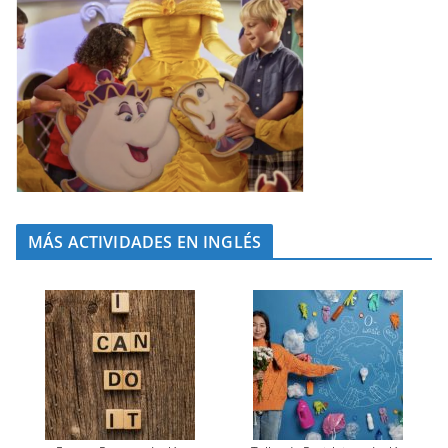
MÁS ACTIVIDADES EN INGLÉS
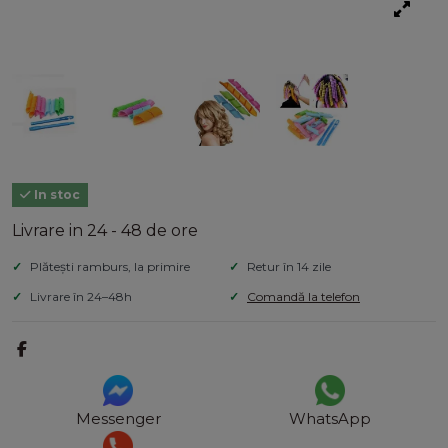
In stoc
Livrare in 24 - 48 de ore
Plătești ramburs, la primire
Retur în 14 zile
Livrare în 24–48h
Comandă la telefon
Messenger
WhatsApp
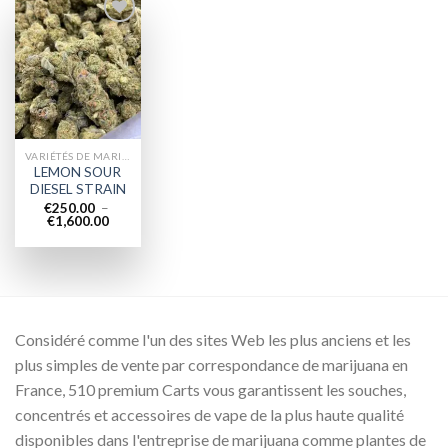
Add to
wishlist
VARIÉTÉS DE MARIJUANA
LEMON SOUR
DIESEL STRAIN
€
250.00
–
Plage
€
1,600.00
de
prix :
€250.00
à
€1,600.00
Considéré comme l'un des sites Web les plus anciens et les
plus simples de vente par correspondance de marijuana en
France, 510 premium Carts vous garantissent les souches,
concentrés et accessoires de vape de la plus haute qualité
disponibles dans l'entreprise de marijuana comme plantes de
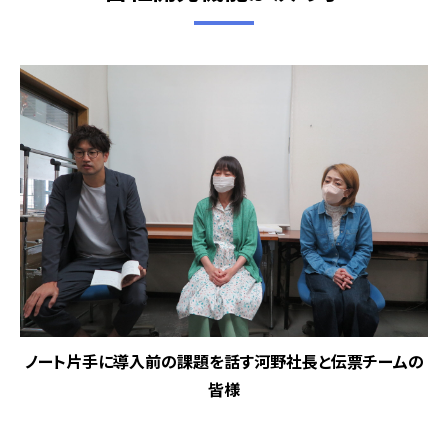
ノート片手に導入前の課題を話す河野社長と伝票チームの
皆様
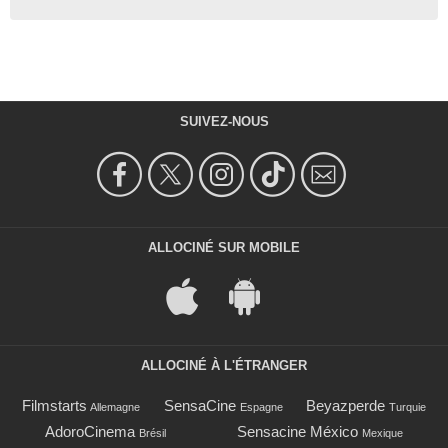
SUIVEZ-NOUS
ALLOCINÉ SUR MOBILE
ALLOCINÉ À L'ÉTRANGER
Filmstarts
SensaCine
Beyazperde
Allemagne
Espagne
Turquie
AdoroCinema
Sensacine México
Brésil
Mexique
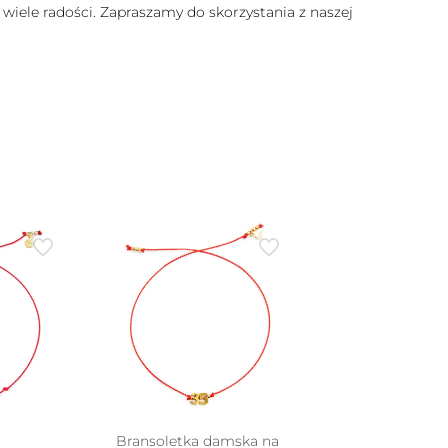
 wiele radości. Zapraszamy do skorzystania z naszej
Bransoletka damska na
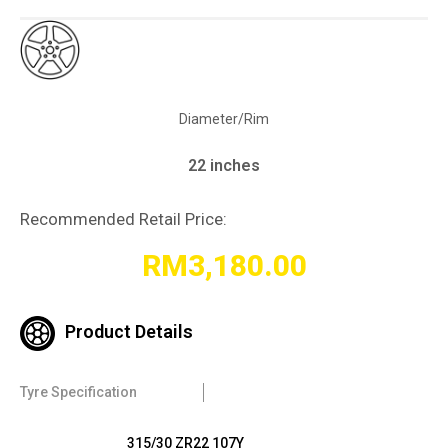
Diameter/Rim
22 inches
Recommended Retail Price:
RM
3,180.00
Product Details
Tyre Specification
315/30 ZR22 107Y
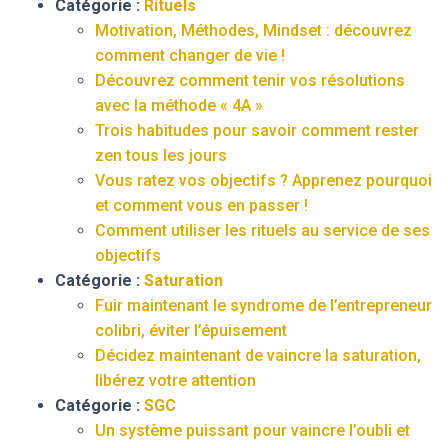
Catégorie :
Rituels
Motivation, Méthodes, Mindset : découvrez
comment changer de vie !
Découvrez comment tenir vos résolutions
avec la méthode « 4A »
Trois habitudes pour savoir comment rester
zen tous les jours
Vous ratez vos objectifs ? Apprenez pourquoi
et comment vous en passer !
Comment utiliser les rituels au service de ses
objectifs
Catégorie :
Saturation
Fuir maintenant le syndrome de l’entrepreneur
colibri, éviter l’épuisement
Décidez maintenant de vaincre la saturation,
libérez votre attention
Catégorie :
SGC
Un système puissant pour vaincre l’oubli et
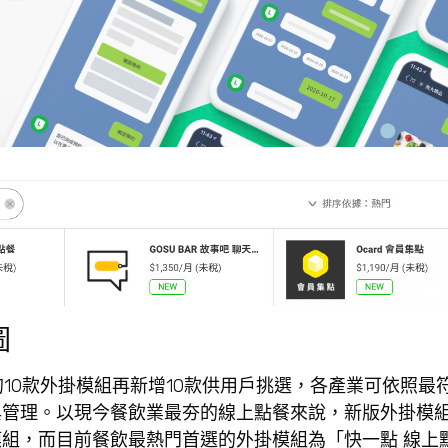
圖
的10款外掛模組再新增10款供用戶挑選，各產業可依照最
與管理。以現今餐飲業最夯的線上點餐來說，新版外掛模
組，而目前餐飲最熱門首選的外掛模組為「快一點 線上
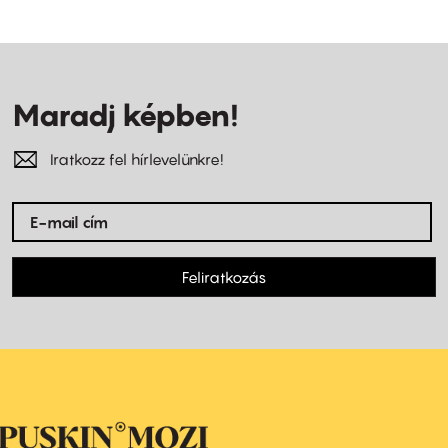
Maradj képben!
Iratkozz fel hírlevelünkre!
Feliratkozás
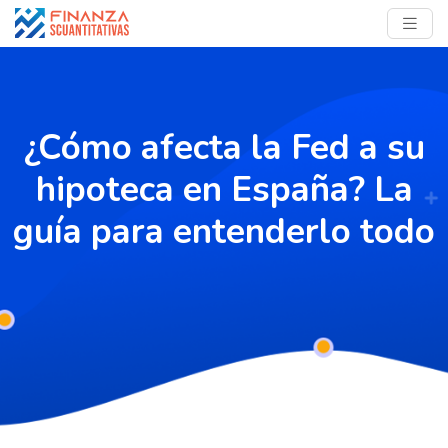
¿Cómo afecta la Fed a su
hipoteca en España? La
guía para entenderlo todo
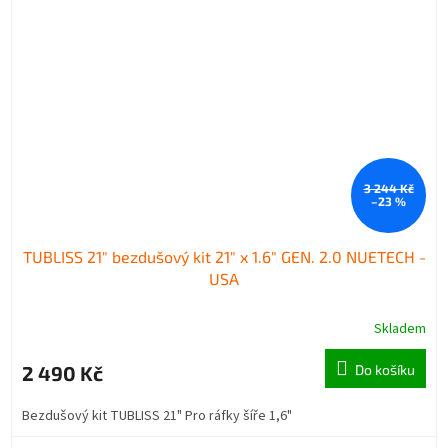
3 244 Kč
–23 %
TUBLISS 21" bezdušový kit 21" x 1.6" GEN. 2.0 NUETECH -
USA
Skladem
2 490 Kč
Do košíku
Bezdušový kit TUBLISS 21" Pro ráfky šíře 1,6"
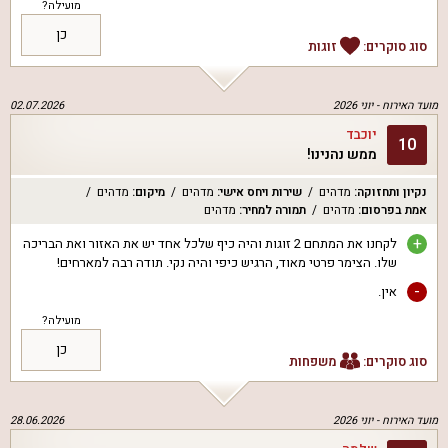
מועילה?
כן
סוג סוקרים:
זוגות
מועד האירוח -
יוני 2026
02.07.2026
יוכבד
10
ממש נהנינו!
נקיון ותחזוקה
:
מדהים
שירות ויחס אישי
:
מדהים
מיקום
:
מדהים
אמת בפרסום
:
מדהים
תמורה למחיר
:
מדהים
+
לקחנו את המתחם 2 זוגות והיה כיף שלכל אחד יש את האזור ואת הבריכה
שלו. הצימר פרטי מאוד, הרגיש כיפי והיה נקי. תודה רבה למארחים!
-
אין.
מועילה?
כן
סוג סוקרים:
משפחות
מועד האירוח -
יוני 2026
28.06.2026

--------------------------------

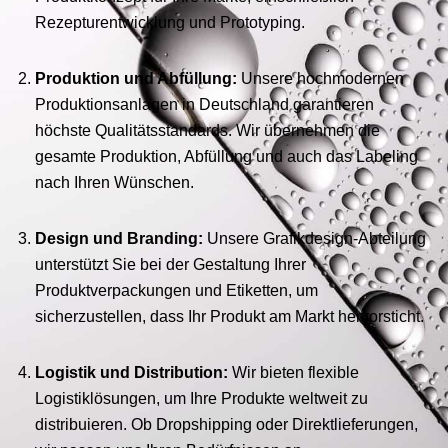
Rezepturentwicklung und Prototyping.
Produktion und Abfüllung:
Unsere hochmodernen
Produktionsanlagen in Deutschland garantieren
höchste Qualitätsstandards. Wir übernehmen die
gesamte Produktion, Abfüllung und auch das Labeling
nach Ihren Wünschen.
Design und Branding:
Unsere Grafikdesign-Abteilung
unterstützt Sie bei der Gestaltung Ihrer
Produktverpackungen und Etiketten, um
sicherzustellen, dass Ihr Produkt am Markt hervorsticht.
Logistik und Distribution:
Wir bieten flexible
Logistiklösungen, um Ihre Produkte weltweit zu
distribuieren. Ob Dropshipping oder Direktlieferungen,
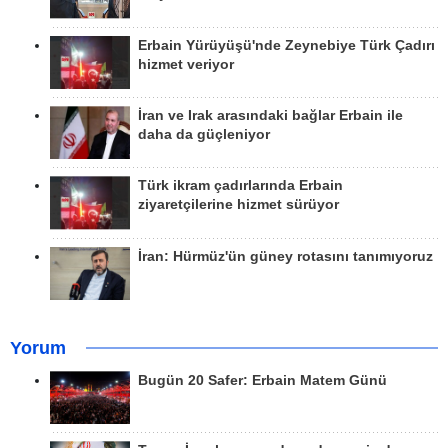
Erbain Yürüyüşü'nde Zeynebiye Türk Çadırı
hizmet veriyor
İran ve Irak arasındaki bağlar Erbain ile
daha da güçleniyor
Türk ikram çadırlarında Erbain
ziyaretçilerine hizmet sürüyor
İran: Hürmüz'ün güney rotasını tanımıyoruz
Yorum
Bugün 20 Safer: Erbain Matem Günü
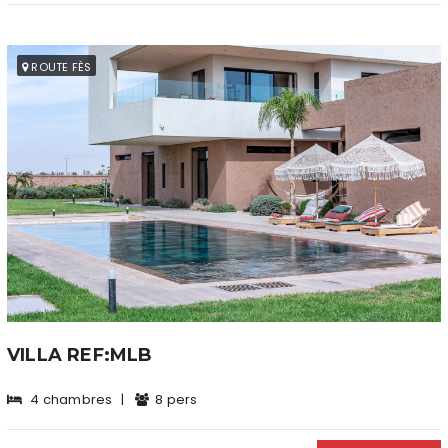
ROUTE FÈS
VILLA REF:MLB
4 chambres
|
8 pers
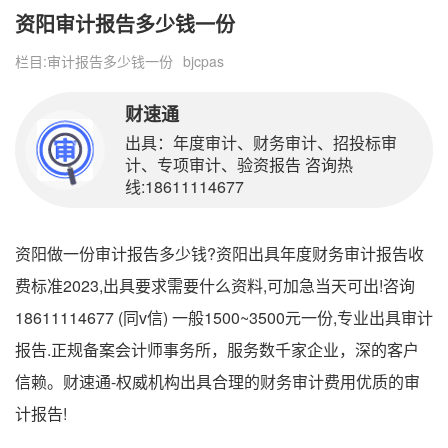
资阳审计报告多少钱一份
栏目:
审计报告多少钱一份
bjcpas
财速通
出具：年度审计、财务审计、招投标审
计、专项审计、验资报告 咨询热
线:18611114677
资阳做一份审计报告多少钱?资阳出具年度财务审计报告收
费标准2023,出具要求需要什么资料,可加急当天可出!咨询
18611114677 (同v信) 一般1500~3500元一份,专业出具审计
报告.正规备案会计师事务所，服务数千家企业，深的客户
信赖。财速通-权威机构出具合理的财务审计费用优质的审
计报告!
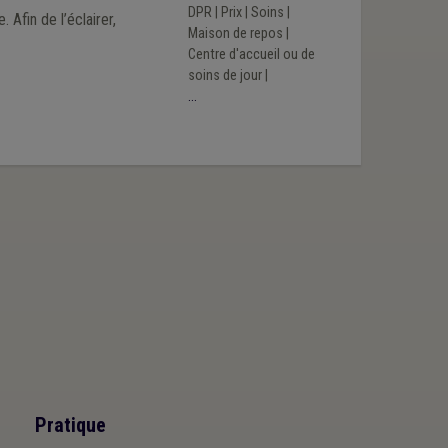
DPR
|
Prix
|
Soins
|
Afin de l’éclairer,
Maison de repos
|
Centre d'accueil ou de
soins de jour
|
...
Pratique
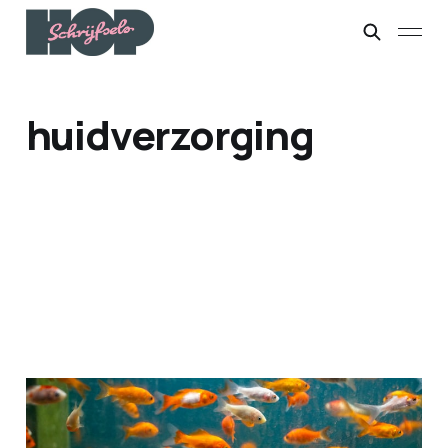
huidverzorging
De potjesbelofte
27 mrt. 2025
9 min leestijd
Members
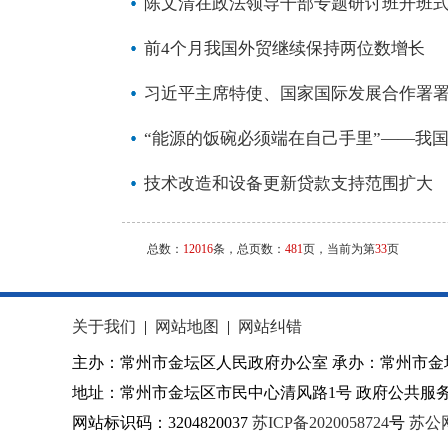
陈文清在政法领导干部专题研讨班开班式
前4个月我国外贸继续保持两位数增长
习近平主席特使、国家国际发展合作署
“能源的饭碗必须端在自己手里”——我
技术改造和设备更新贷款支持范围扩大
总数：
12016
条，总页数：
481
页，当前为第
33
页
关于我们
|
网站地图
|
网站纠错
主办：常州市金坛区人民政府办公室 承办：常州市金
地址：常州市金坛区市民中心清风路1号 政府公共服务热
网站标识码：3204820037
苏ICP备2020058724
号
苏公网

--------------------------------

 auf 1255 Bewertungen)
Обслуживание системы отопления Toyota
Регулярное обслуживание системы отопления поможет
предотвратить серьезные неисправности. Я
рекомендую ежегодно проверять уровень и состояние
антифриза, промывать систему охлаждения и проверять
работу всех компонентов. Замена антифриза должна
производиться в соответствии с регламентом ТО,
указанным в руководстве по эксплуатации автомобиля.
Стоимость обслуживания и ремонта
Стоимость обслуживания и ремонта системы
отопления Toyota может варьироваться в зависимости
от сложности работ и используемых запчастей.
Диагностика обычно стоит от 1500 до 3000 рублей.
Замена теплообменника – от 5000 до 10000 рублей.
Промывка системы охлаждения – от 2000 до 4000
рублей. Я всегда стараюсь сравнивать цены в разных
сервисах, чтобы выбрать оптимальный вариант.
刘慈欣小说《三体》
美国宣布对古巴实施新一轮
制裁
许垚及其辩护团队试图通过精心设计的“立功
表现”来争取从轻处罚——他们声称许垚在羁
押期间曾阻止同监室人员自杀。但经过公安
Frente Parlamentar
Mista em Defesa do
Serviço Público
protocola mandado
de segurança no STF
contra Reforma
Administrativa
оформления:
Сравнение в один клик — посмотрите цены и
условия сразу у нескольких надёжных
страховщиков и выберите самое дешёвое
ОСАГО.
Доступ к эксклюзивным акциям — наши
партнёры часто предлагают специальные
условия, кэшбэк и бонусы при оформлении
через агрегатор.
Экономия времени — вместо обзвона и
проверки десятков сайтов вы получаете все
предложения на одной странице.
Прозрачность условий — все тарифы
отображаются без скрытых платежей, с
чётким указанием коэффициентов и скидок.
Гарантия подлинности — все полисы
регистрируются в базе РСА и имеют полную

--------------------------------

**Work to complete**
Check each line of the records above for the word "TUBLISS", count the lines that have it, and give only the count.

**Solution**
2